Shawn Wallace is an editor at O'Reilly and lives in Providence, RI. He is also a member of the Fluxama artist collective responsible for new iOS musical instruments such as Noisemusick and Doctor Om. He designed open hardware kits at Modern Device and taught the Fab Academy at the Providence Fab Lab. For years he was the managing director of the AS220 art space and is a cofounder of the SMT Computing Society.
Download latest books on mediafire and other links compilation Getting Started with Raspberry Pi (Make: Projects) Paperback Free Download
- Series: Make: Projects
- Paperback: 176 pages
- Publisher: O'Reilly Media; 1 edition (December 31, 2012)
- Language: English
- ISBN-10: 1449344216
- ISBN-13: 978-1449344214
- Product Dimensions: 8.4 x 5.5 x 0.6 inches
- Shipping Weight: 7.8 ounces (View shipping rates and policies)

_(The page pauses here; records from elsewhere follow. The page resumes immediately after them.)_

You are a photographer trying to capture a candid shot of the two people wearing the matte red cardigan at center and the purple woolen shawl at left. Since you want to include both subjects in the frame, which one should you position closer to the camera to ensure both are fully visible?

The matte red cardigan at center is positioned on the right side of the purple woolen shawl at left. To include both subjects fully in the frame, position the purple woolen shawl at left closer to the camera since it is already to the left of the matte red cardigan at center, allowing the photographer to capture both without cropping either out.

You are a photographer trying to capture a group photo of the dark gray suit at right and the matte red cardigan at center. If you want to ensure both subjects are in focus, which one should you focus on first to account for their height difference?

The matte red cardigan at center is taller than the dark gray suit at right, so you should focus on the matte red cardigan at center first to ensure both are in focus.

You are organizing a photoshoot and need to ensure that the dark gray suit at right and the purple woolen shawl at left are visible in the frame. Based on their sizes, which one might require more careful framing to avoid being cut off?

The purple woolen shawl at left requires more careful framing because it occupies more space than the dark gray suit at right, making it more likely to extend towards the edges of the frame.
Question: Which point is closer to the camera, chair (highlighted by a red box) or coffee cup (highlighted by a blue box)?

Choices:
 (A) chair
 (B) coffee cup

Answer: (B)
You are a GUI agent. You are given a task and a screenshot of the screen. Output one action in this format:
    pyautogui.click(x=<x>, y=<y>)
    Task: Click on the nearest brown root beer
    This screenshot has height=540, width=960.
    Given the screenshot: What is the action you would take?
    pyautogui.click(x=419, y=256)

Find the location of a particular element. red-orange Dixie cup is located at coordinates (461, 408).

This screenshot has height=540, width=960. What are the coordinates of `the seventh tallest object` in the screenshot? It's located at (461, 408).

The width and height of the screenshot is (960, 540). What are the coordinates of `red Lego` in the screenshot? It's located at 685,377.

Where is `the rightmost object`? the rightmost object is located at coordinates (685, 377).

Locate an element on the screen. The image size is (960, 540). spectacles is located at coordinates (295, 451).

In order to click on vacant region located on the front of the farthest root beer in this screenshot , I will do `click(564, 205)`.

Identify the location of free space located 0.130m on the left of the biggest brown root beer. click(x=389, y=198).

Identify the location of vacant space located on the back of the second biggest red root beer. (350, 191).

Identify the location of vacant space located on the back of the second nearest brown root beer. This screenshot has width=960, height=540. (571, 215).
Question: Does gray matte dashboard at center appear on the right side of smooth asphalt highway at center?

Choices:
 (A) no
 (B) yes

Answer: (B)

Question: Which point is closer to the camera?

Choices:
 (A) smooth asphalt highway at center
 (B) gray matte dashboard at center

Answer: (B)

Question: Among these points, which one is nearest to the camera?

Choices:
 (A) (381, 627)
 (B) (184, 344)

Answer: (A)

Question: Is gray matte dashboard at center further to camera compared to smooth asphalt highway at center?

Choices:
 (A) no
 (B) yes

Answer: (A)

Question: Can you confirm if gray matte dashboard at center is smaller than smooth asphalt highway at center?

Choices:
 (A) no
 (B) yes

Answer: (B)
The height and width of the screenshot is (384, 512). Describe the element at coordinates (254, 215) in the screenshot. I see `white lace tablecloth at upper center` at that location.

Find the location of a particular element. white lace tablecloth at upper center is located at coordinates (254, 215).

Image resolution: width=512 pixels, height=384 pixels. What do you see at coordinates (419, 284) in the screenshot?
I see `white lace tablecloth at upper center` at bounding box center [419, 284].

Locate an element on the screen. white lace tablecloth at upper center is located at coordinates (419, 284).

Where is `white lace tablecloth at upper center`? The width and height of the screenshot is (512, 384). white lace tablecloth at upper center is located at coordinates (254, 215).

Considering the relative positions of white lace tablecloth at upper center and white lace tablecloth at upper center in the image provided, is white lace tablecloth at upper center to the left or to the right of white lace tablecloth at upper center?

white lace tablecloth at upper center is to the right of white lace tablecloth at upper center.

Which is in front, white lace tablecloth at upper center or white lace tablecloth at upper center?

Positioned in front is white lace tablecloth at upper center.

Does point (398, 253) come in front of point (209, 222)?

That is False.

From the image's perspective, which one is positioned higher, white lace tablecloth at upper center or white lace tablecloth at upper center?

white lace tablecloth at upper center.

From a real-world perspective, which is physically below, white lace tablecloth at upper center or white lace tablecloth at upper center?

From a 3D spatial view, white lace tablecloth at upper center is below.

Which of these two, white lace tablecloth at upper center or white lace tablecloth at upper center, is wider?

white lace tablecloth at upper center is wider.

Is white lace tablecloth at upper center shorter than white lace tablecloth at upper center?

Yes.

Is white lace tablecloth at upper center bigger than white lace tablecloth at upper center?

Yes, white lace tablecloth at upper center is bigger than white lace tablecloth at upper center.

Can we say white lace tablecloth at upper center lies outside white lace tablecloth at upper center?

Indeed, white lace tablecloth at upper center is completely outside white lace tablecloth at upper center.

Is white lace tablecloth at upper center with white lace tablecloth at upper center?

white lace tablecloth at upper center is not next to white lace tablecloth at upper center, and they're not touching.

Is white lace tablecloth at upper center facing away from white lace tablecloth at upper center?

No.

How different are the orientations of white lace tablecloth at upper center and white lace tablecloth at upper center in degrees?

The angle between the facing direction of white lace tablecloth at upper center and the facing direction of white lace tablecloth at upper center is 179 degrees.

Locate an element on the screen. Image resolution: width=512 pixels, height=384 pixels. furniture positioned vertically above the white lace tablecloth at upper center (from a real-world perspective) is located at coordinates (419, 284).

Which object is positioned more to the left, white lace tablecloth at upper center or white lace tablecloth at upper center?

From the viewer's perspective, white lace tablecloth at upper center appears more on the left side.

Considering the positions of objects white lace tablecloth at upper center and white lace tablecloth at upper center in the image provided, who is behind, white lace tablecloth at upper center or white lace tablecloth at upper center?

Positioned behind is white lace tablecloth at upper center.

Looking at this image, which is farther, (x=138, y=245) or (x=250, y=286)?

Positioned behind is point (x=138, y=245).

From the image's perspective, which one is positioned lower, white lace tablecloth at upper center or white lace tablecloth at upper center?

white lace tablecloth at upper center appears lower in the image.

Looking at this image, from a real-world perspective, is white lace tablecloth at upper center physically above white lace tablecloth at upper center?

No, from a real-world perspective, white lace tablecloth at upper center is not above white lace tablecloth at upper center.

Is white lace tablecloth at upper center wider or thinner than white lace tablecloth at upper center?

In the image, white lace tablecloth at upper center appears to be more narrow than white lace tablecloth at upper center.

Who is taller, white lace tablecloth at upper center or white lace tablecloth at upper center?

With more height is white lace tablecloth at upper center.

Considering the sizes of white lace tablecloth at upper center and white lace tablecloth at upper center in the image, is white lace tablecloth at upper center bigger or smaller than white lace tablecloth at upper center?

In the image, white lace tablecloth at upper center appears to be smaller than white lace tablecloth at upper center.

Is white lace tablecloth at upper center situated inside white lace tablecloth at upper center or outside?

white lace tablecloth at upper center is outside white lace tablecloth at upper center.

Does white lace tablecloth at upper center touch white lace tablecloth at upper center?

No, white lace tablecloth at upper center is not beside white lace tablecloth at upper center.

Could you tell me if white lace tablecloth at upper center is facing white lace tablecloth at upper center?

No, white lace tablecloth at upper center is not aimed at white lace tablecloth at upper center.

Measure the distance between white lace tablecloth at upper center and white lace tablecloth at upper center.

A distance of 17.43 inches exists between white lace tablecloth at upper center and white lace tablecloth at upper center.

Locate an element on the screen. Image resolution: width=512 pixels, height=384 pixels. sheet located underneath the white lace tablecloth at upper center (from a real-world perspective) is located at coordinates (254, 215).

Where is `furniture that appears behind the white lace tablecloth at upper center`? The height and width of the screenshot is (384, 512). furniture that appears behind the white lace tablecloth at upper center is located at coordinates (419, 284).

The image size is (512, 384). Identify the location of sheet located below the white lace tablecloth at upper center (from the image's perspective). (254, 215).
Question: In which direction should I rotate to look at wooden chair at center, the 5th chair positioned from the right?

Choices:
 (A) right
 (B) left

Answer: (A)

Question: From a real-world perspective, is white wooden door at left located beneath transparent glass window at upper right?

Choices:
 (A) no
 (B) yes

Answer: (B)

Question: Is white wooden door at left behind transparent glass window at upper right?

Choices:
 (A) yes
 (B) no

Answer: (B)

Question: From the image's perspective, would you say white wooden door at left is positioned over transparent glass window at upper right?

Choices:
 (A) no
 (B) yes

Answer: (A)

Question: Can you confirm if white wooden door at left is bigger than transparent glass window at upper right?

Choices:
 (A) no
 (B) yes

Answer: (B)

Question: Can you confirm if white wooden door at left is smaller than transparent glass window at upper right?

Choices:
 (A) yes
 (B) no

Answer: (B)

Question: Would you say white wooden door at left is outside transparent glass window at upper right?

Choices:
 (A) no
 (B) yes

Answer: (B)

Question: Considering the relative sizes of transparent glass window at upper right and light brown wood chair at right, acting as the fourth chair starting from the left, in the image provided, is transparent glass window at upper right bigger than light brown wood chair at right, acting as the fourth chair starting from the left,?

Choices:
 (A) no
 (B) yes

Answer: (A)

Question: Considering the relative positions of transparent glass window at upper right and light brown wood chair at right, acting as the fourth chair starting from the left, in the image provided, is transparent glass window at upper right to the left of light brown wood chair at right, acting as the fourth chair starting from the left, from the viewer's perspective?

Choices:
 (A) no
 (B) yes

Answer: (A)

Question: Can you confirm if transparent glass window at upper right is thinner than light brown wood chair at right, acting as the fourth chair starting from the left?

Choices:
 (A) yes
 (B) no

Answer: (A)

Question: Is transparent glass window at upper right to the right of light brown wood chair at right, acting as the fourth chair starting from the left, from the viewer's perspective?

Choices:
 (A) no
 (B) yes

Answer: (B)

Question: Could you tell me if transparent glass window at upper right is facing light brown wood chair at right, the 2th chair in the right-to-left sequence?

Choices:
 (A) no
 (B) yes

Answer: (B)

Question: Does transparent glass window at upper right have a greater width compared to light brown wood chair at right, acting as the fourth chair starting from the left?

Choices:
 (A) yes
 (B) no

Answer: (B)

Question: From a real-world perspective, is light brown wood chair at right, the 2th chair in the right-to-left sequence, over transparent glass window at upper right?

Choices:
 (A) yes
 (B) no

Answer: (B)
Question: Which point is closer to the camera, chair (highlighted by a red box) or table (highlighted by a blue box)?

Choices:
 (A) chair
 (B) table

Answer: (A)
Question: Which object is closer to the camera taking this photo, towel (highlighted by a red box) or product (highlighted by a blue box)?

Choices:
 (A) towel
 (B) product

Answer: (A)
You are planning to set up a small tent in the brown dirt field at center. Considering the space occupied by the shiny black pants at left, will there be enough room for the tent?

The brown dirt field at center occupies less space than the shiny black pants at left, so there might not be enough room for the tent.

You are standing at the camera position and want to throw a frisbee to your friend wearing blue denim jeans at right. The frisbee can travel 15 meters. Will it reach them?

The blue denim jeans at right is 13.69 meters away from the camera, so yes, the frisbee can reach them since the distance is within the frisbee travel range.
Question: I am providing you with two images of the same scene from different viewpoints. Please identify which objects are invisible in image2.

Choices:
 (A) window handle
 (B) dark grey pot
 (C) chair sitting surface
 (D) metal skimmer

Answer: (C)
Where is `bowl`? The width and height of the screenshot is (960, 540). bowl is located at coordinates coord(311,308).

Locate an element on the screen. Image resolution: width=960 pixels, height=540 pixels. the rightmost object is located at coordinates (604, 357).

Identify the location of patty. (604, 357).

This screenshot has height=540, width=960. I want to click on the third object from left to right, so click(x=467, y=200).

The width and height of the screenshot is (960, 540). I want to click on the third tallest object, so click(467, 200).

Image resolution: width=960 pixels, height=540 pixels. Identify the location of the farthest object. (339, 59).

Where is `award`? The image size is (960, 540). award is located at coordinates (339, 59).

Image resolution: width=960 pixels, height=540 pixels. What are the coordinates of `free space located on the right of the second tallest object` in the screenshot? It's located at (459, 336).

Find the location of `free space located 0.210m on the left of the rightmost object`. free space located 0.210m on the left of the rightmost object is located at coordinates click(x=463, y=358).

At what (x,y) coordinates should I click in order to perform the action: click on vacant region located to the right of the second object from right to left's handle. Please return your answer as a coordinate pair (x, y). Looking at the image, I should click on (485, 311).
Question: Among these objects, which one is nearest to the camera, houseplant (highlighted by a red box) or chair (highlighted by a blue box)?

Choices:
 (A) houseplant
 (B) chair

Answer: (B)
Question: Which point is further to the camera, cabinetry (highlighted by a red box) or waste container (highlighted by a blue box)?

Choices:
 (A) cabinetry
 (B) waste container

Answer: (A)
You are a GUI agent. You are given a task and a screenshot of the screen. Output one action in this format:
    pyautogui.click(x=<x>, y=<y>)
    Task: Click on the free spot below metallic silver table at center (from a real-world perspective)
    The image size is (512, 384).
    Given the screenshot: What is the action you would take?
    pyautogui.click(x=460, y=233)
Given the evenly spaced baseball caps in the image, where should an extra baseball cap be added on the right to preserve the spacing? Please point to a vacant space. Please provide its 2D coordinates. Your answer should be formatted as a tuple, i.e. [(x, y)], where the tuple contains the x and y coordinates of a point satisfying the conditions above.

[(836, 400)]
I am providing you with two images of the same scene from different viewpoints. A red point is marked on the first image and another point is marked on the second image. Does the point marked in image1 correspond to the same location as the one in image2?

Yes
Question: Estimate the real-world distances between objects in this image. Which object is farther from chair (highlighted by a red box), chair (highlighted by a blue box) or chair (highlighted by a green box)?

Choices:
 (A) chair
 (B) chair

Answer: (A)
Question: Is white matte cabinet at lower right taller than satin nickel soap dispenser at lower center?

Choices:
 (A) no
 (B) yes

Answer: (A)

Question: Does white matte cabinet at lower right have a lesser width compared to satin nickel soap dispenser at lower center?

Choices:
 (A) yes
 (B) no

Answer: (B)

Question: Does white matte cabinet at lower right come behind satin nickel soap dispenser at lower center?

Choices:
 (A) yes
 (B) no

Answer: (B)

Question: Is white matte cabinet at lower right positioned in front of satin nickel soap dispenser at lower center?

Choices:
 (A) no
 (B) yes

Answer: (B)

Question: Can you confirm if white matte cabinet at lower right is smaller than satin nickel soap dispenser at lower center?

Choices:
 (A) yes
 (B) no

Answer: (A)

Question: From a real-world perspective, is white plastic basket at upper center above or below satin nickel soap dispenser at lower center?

Getting Started with Raspberry Pi Free Download
Right off the bat: a lot of the graphics are pretty poor and this book has no index. There's still lots of excellent and very useful information, and I will be using this book in my own ongoing experiments with my fleet of Raspberry Pi's as well as recommending this book to advanced users of the Pi. But, the physical production of this publication is a hindrance.
Matt Richardson and Shawn Wallace do an excellent job with the content of the book. They range pretty far with what you can do with the credit card sized computer, the Raspberry Pi, from Unix cron jobs to the Python programming language to the Scratch graphical programming environment to interacting with the web. There are a lot of very good ideas which are explained well. Which is PRECISELY why it needs a decent index (and there is NO index). Looking up how to do something is very clunky when all you have is a table of contents.
The target reading level for the book appears to be for the slightly advanced user, though high level programming skills aren't required (low level programming skills ARE required). If you're a true beginner, or just really new to hobby programming in general, I'd recommend Eben Upton (co-creator of the Pi) and Gareth Halfacree's Raspberry Pi User Guide as a simpler and more accessible work (and it is better produced with very nice photos and a nice index). Heck, you should probably own BOTH this book and the Upton/Halfacree title.
On the quality of the graphics: I personally prefer photographs to sketches, especially when it comes to describing the Raspberry Pi board itself.